Teva Pharmaceutical to pay $519 mn to settle US bribery charges
23 December 2016
Israel's Teva Pharmaceutical Industries Ltd yesterday agreed to pay $519 million to settle US criminal and civil charges of violating US foreign-bribery law in Ukraine, Mexico and Russia.
The $519-million fine is the largest criminal fine imposed by the US government on a pharmaceutical firm for violating the Foreign Corrupt Practices Act.
Teva, the world's largest maker of generic drugs, will pay $283 million to the US Department of Justice (DoJ) to settle Foreign Corrupt Practices Act and forfeit $236 million in profits plus interest to resolve a civil case by the US Securities and Exchange Commission.

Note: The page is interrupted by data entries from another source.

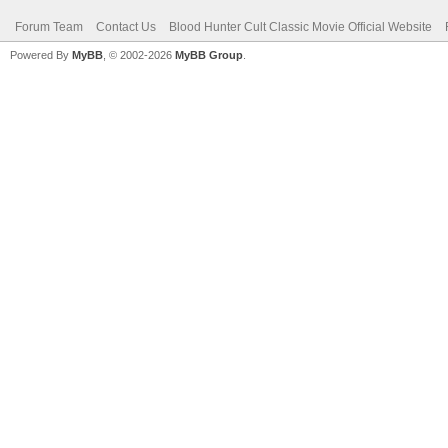
Forum Team
Contact Us
Blood Hunter Cult Classic Movie Official Website
Powered By
MyBB
, © 2002-2026
MyBB Group
.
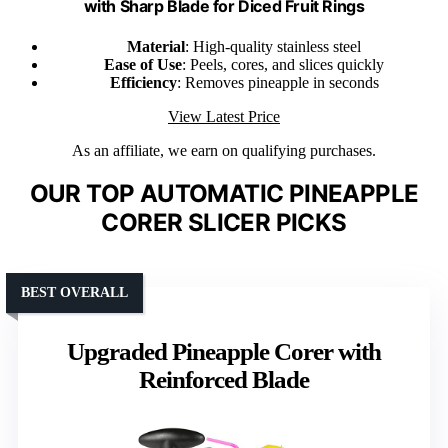
with Sharp Blade for Diced Fruit Rings
Material
: High-quality stainless steel
Ease of Use
: Peels, cores, and slices quickly
Efficiency
: Removes pineapple in seconds
View Latest Price
As an affiliate, we earn on qualifying purchases.
OUR TOP AUTOMATIC PINEAPPLE
CORER SLICER PICKS
BEST OVERALL
Upgraded Pineapple Corer with
Reinforced Blade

According to the companies' admissions, Teva executives and Teva Russia employees paid bribes to a high-ranking Russian government official to use his authority to increase sales of Teva's multiple sclerosis drug, Copaxone, in the annual drug purchase auctions held by the Russian Ministry of Health.
Teva also admitted to paying bribes to a senior government official within the Ukrainian Ministry of Health to influence the Ukrainian government's approval of its drug registrations, which were necessary for the company to market and sell its products including Copaxone and insulins in the country.
Teva admitted that its Mexican subsidiary had bribed doctors employed by the Mexican government to prescribe Copaxone since at least 2005.
''Teva and its subsidiaries paid millions of dollars in bribes to government officials in various countries, and intentionally failed to implement a system of internal controls that would prevent bribery,'' said assistant attorney General Caldwell. ''Companies that compete fairly, ethically and honestly deserve a level playing field, and we will continue to prosecute those who undermine that goal.''
''No matter where corruption occurs, the FBI and our global partners are committed to diligently rooting out the corruption that betrays the public trust and threatens a fair economy for all,'' said FBI assistant director, Stephen Richardson.